O projeto foi desenvolvido pelo Centro Algoritmi e Centro de Matemática da Universidade do Minho e pelo DTx CoLab – Associação Laboratório Colaborativo em Transformação Digital.
Chama-se EU-CATER – “Intelligent Robotic Coworker Assistant for Industrial Tasks with an Ergonomics Rationale”. Reuniu especialistas em robótica, ergonomia e visão por computador.
Tudo para projetar uma nova geração de robô colaborativo, que percebe os seus parceiros humanos.
O novo robô humanoide não só ajuda a pessoa a levantar peças pesadas, mas também percebe quando está cansada, adapta-se à sua forma de trabalhar e protege contra lesões.
Ou seja, não repetem tarefas programadas. Os I-CATER aprendem, tomam decisões e adaptam-se em tempo real, tanto no comportamento motor quanto na comunicação verbal.

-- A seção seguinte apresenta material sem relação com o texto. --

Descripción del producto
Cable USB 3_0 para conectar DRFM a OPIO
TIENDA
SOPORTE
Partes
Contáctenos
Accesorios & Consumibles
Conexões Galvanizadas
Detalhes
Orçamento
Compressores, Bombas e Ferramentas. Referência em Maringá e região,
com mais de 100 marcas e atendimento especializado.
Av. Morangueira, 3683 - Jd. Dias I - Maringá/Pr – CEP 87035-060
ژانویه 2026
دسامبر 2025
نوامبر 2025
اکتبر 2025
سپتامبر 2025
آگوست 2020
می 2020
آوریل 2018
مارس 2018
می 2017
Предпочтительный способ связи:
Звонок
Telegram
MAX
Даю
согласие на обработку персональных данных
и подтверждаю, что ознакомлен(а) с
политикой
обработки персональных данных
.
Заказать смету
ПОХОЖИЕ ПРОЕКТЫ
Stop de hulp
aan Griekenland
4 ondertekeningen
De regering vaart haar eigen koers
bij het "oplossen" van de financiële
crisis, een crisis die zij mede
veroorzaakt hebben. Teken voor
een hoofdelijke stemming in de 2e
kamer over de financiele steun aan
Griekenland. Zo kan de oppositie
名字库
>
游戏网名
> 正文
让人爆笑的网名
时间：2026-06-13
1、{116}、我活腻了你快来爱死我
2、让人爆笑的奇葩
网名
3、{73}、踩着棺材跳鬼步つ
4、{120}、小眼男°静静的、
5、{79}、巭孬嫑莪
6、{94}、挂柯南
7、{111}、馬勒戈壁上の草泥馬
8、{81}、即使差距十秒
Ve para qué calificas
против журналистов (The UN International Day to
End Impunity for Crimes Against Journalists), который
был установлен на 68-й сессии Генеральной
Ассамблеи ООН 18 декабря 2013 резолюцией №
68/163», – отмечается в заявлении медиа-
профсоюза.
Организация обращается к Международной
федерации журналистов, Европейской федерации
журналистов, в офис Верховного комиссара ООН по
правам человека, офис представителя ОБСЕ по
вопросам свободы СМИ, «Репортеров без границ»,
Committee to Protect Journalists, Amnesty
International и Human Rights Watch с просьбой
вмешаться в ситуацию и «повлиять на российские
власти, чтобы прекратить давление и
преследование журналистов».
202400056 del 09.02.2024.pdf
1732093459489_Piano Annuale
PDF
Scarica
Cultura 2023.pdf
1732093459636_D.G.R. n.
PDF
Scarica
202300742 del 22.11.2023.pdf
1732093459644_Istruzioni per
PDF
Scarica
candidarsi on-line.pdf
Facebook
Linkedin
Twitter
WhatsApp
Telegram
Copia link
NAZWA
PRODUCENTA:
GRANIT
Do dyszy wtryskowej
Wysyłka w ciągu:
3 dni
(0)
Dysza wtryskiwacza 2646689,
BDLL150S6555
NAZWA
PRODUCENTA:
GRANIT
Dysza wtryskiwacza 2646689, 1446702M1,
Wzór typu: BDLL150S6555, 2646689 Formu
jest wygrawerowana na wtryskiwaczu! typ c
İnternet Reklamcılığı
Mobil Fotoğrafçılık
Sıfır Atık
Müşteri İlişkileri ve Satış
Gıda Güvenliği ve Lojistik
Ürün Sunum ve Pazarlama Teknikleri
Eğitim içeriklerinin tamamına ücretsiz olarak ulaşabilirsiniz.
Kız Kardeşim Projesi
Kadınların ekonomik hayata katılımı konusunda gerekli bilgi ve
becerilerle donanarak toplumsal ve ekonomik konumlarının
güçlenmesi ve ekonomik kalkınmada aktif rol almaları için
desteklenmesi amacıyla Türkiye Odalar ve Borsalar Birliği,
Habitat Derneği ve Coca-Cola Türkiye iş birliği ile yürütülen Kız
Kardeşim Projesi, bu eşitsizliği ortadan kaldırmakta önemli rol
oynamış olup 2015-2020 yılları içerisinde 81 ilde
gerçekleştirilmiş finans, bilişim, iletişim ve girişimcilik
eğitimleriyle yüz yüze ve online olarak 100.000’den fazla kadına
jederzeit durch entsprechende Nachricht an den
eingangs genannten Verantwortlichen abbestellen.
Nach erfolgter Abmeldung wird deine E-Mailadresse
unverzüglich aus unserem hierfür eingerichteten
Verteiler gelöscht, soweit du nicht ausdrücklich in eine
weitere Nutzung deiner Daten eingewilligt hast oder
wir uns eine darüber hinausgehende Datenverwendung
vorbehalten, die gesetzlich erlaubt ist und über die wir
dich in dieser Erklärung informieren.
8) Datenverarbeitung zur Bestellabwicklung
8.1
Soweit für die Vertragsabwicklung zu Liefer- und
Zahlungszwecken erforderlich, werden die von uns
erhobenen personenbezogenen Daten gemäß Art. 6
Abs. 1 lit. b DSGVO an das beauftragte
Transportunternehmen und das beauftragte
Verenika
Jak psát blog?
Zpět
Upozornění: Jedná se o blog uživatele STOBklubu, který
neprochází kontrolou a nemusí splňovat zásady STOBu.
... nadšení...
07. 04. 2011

Observam e compreendem os movimentos dos operadores humanosavaliam o esforço físico e cognitivo, podem prever o que precisa ser feito a seguir e ajustam as suas ações para se adequarem ao estilo, ao ritmo e às necessidades físicas e cognitivas únicas de cada trabalhador.
A UMinho, em comunicado enviado ao ZAP, explica que este sistema robótico audacioso inclui várias inovações importantes: rastreia a localização de pessoas e objetos no espaço de trabalho, reconhece as suas ações, avalia o esforço físico e mental de um trabalhador e planeia os seus próprios movimentos para que sejam suaves, seguros e fáceis de interpretar.
Se o robô repara que o trabalhador corre o risco de se esforçar ou ficar cansado, pode ajustar imediatamente o seu comportamento para tornar o espaço de trabalho mais seguro e a tarefa conjunta mais eficiente.
Os resultados finais do projeto vão ser apresentados ao público nesta sexta-feira, dia 30 de janeiro, às 14h30, no campus de Azurém da Universidade do Minho, em Guimarães.